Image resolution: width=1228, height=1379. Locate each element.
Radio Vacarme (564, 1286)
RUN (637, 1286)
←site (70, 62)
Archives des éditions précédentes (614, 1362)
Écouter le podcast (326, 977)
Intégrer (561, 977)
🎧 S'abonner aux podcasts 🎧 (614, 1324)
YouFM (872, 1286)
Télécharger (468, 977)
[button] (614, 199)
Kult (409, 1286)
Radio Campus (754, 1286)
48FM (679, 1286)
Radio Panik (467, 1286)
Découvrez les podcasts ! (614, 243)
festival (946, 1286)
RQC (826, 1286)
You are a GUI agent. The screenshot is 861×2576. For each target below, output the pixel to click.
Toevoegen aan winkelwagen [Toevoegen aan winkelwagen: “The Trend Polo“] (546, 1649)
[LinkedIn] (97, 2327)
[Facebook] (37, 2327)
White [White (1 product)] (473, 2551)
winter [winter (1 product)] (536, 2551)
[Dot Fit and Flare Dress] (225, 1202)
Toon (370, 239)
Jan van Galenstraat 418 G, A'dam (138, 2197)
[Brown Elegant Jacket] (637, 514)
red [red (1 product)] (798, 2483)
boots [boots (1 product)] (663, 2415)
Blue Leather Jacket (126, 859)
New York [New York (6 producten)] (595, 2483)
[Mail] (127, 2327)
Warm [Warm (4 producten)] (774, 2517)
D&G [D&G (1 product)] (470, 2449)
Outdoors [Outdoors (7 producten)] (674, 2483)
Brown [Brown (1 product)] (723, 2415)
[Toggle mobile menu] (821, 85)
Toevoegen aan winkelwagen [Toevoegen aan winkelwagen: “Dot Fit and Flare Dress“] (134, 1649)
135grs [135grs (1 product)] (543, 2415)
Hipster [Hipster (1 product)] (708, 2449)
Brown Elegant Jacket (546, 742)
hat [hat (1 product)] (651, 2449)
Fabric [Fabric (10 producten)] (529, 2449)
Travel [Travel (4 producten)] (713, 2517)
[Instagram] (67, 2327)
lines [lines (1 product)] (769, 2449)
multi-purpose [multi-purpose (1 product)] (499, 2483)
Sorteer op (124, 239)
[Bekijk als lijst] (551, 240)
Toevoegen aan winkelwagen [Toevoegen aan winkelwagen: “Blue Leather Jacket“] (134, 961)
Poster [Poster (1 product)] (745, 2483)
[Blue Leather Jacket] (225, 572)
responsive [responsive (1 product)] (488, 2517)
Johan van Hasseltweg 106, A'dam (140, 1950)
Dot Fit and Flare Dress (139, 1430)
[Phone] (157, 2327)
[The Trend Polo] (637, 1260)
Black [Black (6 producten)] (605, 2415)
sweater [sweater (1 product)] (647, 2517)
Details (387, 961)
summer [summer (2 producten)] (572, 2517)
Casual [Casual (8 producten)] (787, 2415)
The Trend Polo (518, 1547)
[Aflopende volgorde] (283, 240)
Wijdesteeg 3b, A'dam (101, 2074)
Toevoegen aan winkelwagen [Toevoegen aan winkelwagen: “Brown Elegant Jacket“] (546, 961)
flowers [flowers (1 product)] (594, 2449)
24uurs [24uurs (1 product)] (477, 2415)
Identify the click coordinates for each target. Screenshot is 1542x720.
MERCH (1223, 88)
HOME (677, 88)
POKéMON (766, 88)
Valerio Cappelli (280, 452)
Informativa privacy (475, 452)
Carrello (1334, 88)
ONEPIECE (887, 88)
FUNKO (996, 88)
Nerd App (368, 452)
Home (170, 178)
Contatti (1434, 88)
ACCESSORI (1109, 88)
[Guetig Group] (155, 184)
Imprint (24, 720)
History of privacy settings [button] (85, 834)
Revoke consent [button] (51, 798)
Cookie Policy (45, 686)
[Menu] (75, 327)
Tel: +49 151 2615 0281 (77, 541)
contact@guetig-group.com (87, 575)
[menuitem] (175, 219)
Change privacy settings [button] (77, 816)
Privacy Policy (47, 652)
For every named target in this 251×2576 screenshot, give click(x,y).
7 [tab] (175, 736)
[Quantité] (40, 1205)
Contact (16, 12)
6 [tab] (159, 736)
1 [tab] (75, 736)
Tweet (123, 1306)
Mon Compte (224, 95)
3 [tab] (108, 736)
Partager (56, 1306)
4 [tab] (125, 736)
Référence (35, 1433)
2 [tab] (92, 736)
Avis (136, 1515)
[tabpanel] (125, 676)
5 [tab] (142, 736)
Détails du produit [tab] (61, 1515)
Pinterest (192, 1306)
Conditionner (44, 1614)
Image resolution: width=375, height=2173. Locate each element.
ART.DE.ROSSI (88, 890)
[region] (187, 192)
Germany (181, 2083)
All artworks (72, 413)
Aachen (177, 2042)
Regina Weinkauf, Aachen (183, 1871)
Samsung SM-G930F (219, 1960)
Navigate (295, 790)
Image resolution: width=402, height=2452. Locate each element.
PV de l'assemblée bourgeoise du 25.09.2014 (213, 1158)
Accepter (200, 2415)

> WHAT THIS TASK INVOLVES:
Each entry above must be printed exactly as written.

> RESULT FOR THIS TASK:
Image resolution: width=1228, height=1379. Locate each element.
Radio Vacarme (564, 1286)
RUN (637, 1286)
←site (70, 62)
Archives des éditions précédentes (614, 1362)
Écouter le podcast (326, 977)
Intégrer (561, 977)
🎧 S'abonner aux podcasts 🎧 (614, 1324)
YouFM (872, 1286)
Télécharger (468, 977)
[button] (614, 199)
Kult (409, 1286)
Radio Campus (754, 1286)
48FM (679, 1286)
Radio Panik (467, 1286)
Découvrez les podcasts ! (614, 243)
festival (946, 1286)
RQC (826, 1286)
You are a GUI agent. The screenshot is 861×2576. For each target below, output the pixel to click.
Toevoegen aan winkelwagen [Toevoegen aan winkelwagen: “The Trend Polo“] (546, 1649)
[LinkedIn] (97, 2327)
[Facebook] (37, 2327)
White [White (1 product)] (473, 2551)
winter [winter (1 product)] (536, 2551)
[Dot Fit and Flare Dress] (225, 1202)
Toon (370, 239)
Jan van Galenstraat 418 G, A'dam (138, 2197)
[Brown Elegant Jacket] (637, 514)
red [red (1 product)] (798, 2483)
boots [boots (1 product)] (663, 2415)
Blue Leather Jacket (126, 859)
New York [New York (6 producten)] (595, 2483)
[Mail] (127, 2327)
Warm [Warm (4 producten)] (774, 2517)
D&G [D&G (1 product)] (470, 2449)
Outdoors [Outdoors (7 producten)] (674, 2483)
Brown [Brown (1 product)] (723, 2415)
[Toggle mobile menu] (821, 85)
Toevoegen aan winkelwagen [Toevoegen aan winkelwagen: “Dot Fit and Flare Dress“] (134, 1649)
135grs [135grs (1 product)] (543, 2415)
Hipster [Hipster (1 product)] (708, 2449)
Brown Elegant Jacket (546, 742)
hat [hat (1 product)] (651, 2449)
Fabric [Fabric (10 producten)] (529, 2449)
Travel [Travel (4 producten)] (713, 2517)
[Instagram] (67, 2327)
lines [lines (1 product)] (769, 2449)
multi-purpose [multi-purpose (1 product)] (499, 2483)
Sorteer op (124, 239)
[Bekijk als lijst] (551, 240)
Toevoegen aan winkelwagen [Toevoegen aan winkelwagen: “Blue Leather Jacket“] (134, 961)
Poster [Poster (1 product)] (745, 2483)
[Blue Leather Jacket] (225, 572)
responsive [responsive (1 product)] (488, 2517)
Johan van Hasseltweg 106, A'dam (140, 1950)
Dot Fit and Flare Dress (139, 1430)
[Phone] (157, 2327)
[The Trend Polo] (637, 1260)
Black [Black (6 producten)] (605, 2415)
sweater [sweater (1 product)] (647, 2517)
Details (387, 961)
summer [summer (2 producten)] (572, 2517)
Casual [Casual (8 producten)] (787, 2415)
The Trend Polo (518, 1547)
[Aflopende volgorde] (283, 240)
Wijdesteeg 3b, A'dam (101, 2074)
Toevoegen aan winkelwagen [Toevoegen aan winkelwagen: “Brown Elegant Jacket“] (546, 961)
flowers [flowers (1 product)] (594, 2449)
24uurs [24uurs (1 product)] (477, 2415)
Identify the click coordinates for each target. Screenshot is 1542x720.
MERCH (1223, 88)
HOME (677, 88)
POKéMON (766, 88)
Valerio Cappelli (280, 452)
Informativa privacy (475, 452)
Carrello (1334, 88)
ONEPIECE (887, 88)
FUNKO (996, 88)
Nerd App (368, 452)
Home (170, 178)
Contatti (1434, 88)
ACCESSORI (1109, 88)
[Guetig Group] (155, 184)
Imprint (24, 720)
History of privacy settings [button] (85, 834)
Revoke consent [button] (51, 798)
Cookie Policy (45, 686)
[Menu] (75, 327)
Tel: +49 151 2615 0281 (77, 541)
contact@guetig-group.com (87, 575)
[menuitem] (175, 219)
Change privacy settings [button] (77, 816)
Privacy Policy (47, 652)
For every named target in this 251×2576 screenshot, give click(x,y).
7 [tab] (175, 736)
[Quantité] (40, 1205)
Contact (16, 12)
6 [tab] (159, 736)
1 [tab] (75, 736)
Tweet (123, 1306)
Mon Compte (224, 95)
3 [tab] (108, 736)
Partager (56, 1306)
4 [tab] (125, 736)
Référence (35, 1433)
2 [tab] (92, 736)
Avis (136, 1515)
[tabpanel] (125, 676)
5 [tab] (142, 736)
Détails du produit [tab] (61, 1515)
Pinterest (192, 1306)
Conditionner (44, 1614)
Image resolution: width=375, height=2173. Locate each element.
ART.DE.ROSSI (88, 890)
[region] (187, 192)
Germany (181, 2083)
All artworks (72, 413)
Aachen (177, 2042)
Regina Weinkauf, Aachen (183, 1871)
Samsung SM-G930F (219, 1960)
Navigate (295, 790)
Image resolution: width=402, height=2452. Locate each element.
PV de l'assemblée bourgeoise du 25.09.2014 (213, 1158)
Accepter (200, 2415)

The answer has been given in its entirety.